Exercise directions:
Go line by line through the entries below and count those containing the string "školy"; give only the count.

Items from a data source
◇ ◇ ◇ ◇ ◇ ◇ ◇

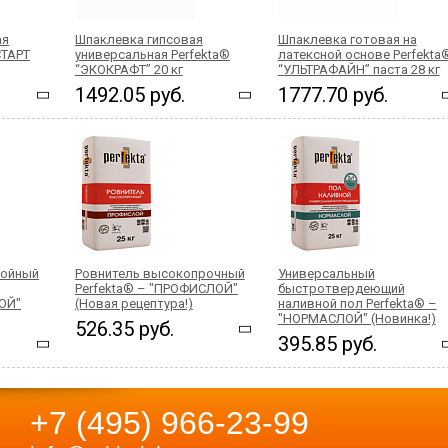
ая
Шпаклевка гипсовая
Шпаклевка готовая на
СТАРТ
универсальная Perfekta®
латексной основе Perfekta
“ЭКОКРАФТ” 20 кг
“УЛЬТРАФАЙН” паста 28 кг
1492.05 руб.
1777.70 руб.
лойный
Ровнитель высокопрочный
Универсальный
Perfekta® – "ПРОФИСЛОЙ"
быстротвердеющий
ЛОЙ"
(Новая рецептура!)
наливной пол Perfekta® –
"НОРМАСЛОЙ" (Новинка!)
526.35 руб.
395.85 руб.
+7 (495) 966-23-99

◇ ◇ ◇ ◇ ◇ ◇ ◇

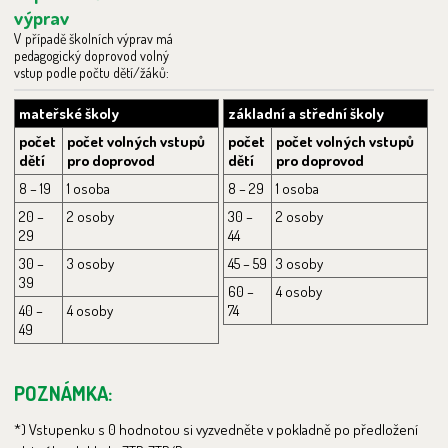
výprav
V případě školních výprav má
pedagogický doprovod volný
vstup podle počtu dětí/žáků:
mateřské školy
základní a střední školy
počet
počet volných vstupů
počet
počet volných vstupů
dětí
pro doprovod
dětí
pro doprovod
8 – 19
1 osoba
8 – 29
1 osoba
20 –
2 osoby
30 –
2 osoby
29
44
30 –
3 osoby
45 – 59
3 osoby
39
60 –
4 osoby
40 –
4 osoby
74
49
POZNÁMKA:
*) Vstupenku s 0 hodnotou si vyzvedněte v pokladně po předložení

◇ ◇ ◇ ◇ ◇ ◇ ◇

The answer:
2